Even though endovascular procedures have become a first-line treatment for dural AVMs, surgery offers additional strategies 9. Since venous outflow is usually a single vein, surgical excision of a network of fistulas is unnecessary and exposure of the venous drainage and surgical occlusion alone can achieve a cure 5,7,21,30-34. Venous occlusion does not exacerbate venous hypertension unless thrombosis extends in the normal venous drainage 30. Direct surgical obliteration was recommended in the following circumstances: if the ruptured aneurysm is not obliterated by means of embolization; if the feeding arteries are too small to embolize; if a dural AVM persists after stereotactically guided radiation therapy is administrated and the patient is symptomatic; or if there is significant risk of radiation injury to the surrounding structures 9,35.

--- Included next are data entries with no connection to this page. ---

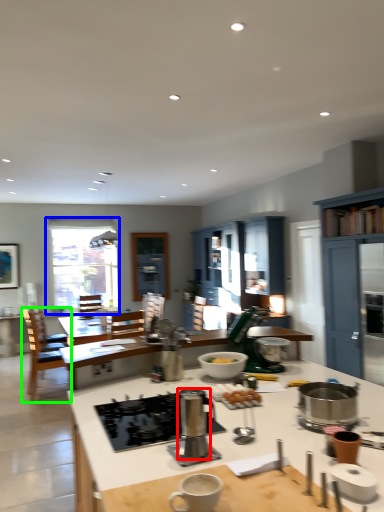 Question: Based on their relative distances, which object is nearer to appliance (highlighted by a red box)? Choose from window (highlighted by a blue box) and chair (highlighted by a green box).

Choices:
 (A) window
 (B) chair

Answer: (B) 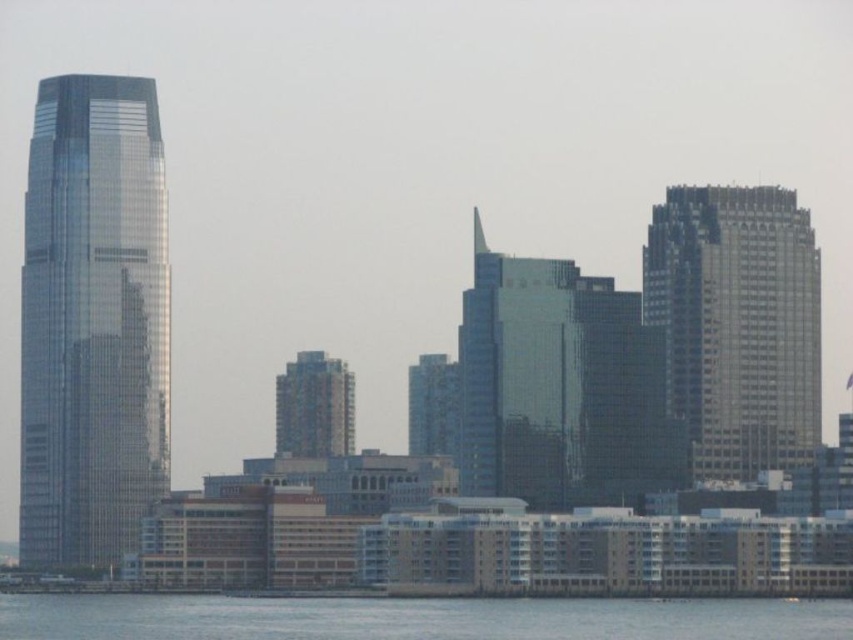 Looking at this image, between glassy blue skyscraper at center and blue glass building at center, which one has less height?

With less height is blue glass building at center.

Can you confirm if glassy blue skyscraper at center is shorter than blue glass building at center?

No, glassy blue skyscraper at center is not shorter than blue glass building at center.

Which is behind, point (527, 353) or point (321, 358)?

Point (527, 353)

Where is `glassy blue skyscraper at center`? The image size is (853, 640). glassy blue skyscraper at center is located at coordinates (560, 387).

Is point (83, 273) closer to camera compared to point (688, 616)?

Yes.

The image size is (853, 640). In order to click on shiny glass skyscraper at left in this screenshot , I will do `click(91, 321)`.

Identify the location of shiny glass skyscraper at left. The width and height of the screenshot is (853, 640). (91, 321).

Which is below, transparent water at lower center or blue glass building at center?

After completion of the imaging studies, treatment plans for deep-seated dural AVMs begin with consideration of transarterial embolization of the feeding arteries from the external circulation. After transarterial embolization, the patient may be treated with stereotactically guided radiation therapy or direct surgical obliteration. Combining endovascular embolization with stereotactically guided radiation therapy or surgery in a staged manner has proven to be safe and effective for the treatment of deep-seated dural AVMs.

Conclusions

Petrosal tentorial dural AVMs are a unique subset of intracranial dural AVMs that are prone to hemorrhage due to retrograde pial venous drainage or associated venous aneurysms. They require definitive treatment because of their potential risk of bleeding and neurological deficits. These dural AVMs are difficult to obliterate by endovascular embolization alone because of the multiple tiny feeding arteries that are adjacent to vital normal vascular beds and difficulty in access of a transvenous route. Reducing arterial flow by transarterial embolization and obliterating the remaining dural malformation with radiosurgery or direct microsurgery should be the best treatment strategy. Transvenous coil embolization could be attempted in limited cases. We present the first case of bilateral petrosal ridge dural AVMs completely treated by a combination of endovascular and surgical treatment.